I have a Pandas dataframe built like:
| Col1 | Col2 |
|---|---|
| 1 | A |
| 1 | B |
| 1 | B |
| 2 | A |
| 2 | A |
| 3 | A |
| 3 | Nan |
For every value of Col1, I want to count every value of Col2 ignoring the Nan values and put the sum in the associated column, obtaining something like:
| Col1 | A | B |
|---|---|---|
| 1 | 1 | 2 |
| 2 | 2 | 0 |
| 3 | 1 | 0 |
How can I do that in Pandas? I have a lot of values in Col1 and lots of columns like Col2. Thank you very much!

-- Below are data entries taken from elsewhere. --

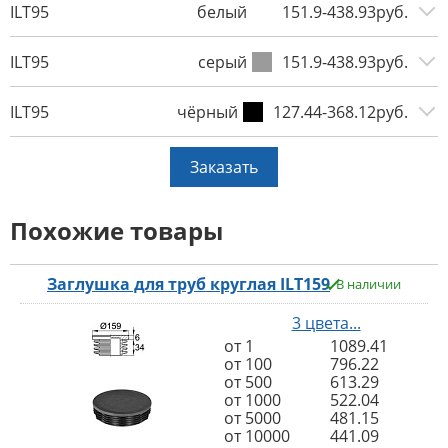
ILT95
белый
151.9-438.93руб.
ILT95
серый
151.9-438.93руб.
ILT95
чёрный
127.44-368.12руб.
Заказать
Похожие товары
Заглушка для труб круглая ILT159
В наличии
3 цвета...
от 1
1089.41
от 100
796.22
от 500
613.29
от 1000
522.04
от 5000
481.15
от 10000
441.09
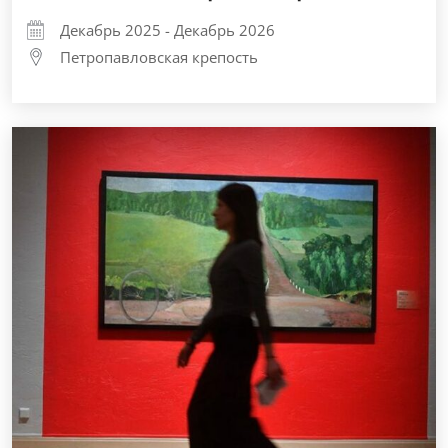
Декабрь 2025 - Декабрь 2026
Петропавловская крепость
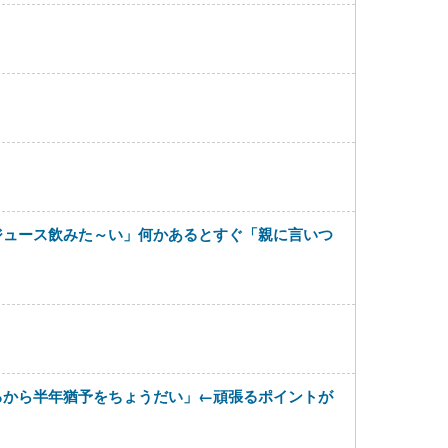
ジュース飲みた～い」何かあるとすぐ「親に言いつ
るから半年猶予をちょうだい」←頑張るポイントが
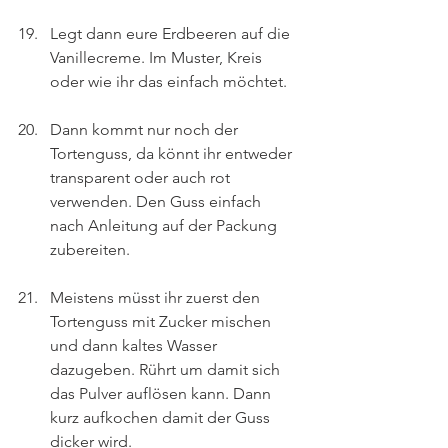
Legt dann eure Erdbeeren auf die 
Vanillecreme. Im Muster, Kreis 
oder wie ihr das einfach möchtet.
Dann kommt nur noch der 
Tortenguss, da könnt ihr entweder 
transparent oder auch rot 
verwenden. Den Guss einfach 
nach Anleitung auf der Packung 
zubereiten.
Meistens müsst ihr zuerst den 
Tortenguss mit Zucker mischen 
und dann kaltes Wasser 
dazugeben. Rührt um damit sich 
das Pulver auflösen kann. Dann 
kurz aufkochen damit der Guss 
dicker wird.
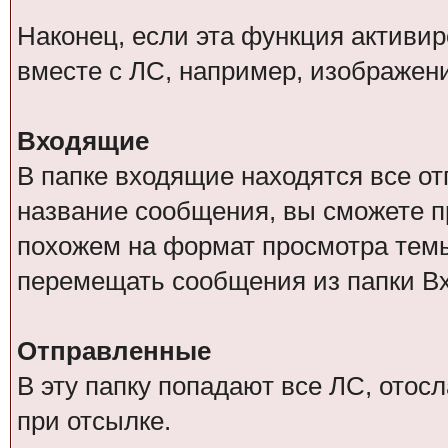
Наконец, если эта функция активи
вместе с ЛС, например, изображен
Входящие
В папке входящие находятся все о
название сообщения, вы сможете п
похожем на формат просмотра тем
перемещать сообщения из папки В
Отправленные
В эту папку попадают все ЛС, отос
при отсылке.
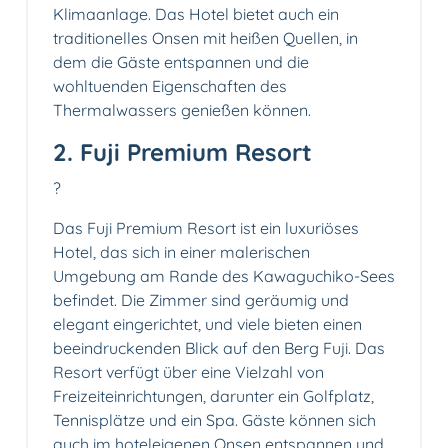
Klimaanlage. Das Hotel bietet auch ein
traditionelles Onsen mit heißen Quellen, in
dem die Gäste entspannen und die
wohltuenden Eigenschaften des
Thermalwassers genießen können.
2. Fuji Premium Resort
?️
Das Fuji Premium Resort ist ein luxuriöses
Hotel, das sich in einer malerischen
Umgebung am Rande des Kawaguchiko-Sees
befindet. Die Zimmer sind geräumig und
elegant eingerichtet, und viele bieten einen
beeindruckenden Blick auf den Berg Fuji. Das
Resort verfügt über eine Vielzahl von
Freizeiteinrichtungen, darunter ein Golfplatz,
Tennisplätze und ein Spa. Gäste können sich
auch im hoteleigenen Onsen entspannen und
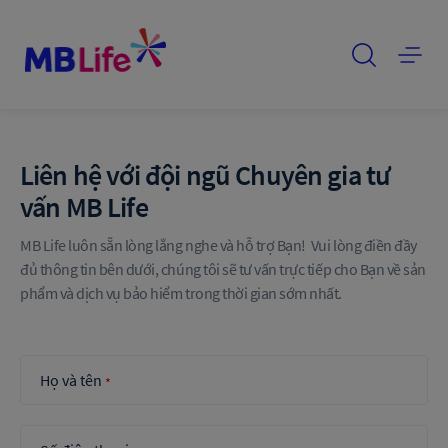
Liên hệ với đội ngũ Chuyên gia tư 
vấn MB Life
MB Life luôn sẵn lòng lắng nghe và hỗ trợ Bạn!  Vui lòng điền đầy 
đủ thông tin bên dưới, chúng tôi sẽ tư vấn trực tiếp cho Bạn về sản 
phẩm và dịch vụ bảo hiểm trong thời gian sớm nhất.
Họ và tên
*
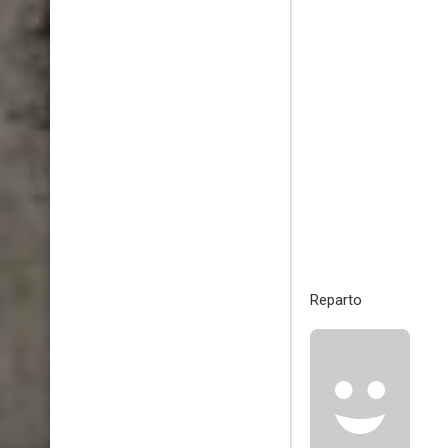
Reparto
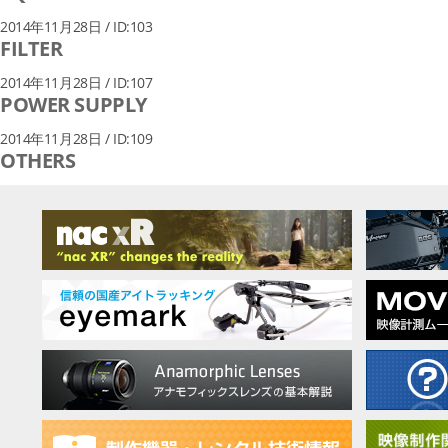
2014年11月28日 / ID:103
FILTER
2014年11月28日 / ID:107
POWER SUPPLY
2014年11月28日 / ID:109
OTHERS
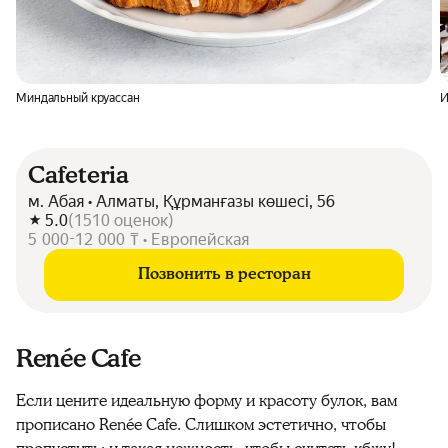
Миндальный круассан
И
Cafeteria
м. Абая • Алматы, Құрманғазы көшесі, 56
5.0
(
1510
оценок
)
5 000-12 000 ₸ • Европейская
Позвонить в ресторан
Renée Cafe
Если цените идеальную форму и красоту булок, вам
прописано Renée Cafe. Слишком эстетично, чтобы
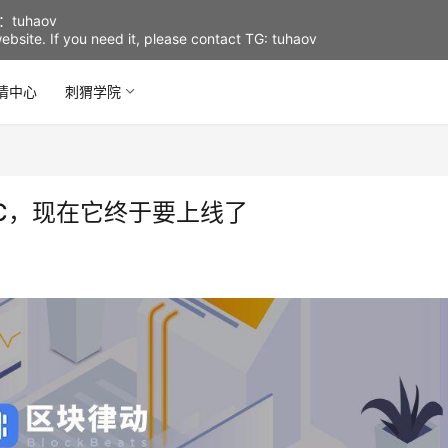
uhaov
d website. If you need it, please contact TG: tuhaov
情中心
刺猬学院
BTC，现在它终于要上线了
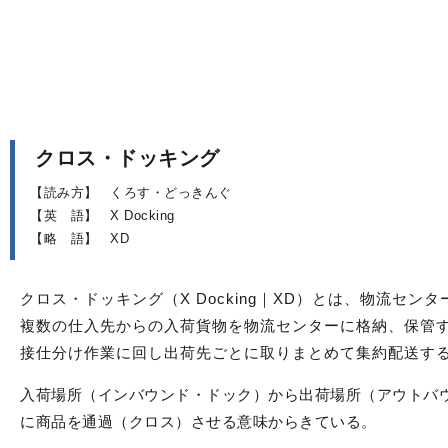
クロス・ドッキング
【読み方】
くろす・どっきんぐ
【英 語】
X Docking
【略 語】
XD
クロス・ドッキング（X Docking｜XD）とは、物流セン
複数の仕入先からの入荷貨物を物流センターに格納、保管
接仕分け作業に回し出荷先ごとに取りまとめて集約配送す
入荷場所（インバウンド・ドック）から出荷場所（アウトバ
に商品を通過（クロス）させる意味からきている。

CodePudding user response:
You can try crosstab
out = pd.crosstab(df.Col1, df.Col2).reset_index()
Out[66]:
Col2 Col1 A B
0 1 1 2
1 2 2 0
2 3 1 0
CodePudding user response:
simply do this !!works!!
df[3]=[0]*df.shape[0]
df.groupby(list(df.columns[:-1])).count().unstack()
output:
Col2 A B
Col1
1 1.0 2.0
2 2.0 NaN
3 1.0 NaN
CodePudding user response:
You can just add the columns and set the values to a new column.
sum_column = df["col1"] df["col2"]
df["col3"] = sum_column
CodePudding user response:
Use pandas.pivot_tabel(). Link is available [https://pandas.pydata.org/docs/reference/api/pandas.pivot_table.html][1]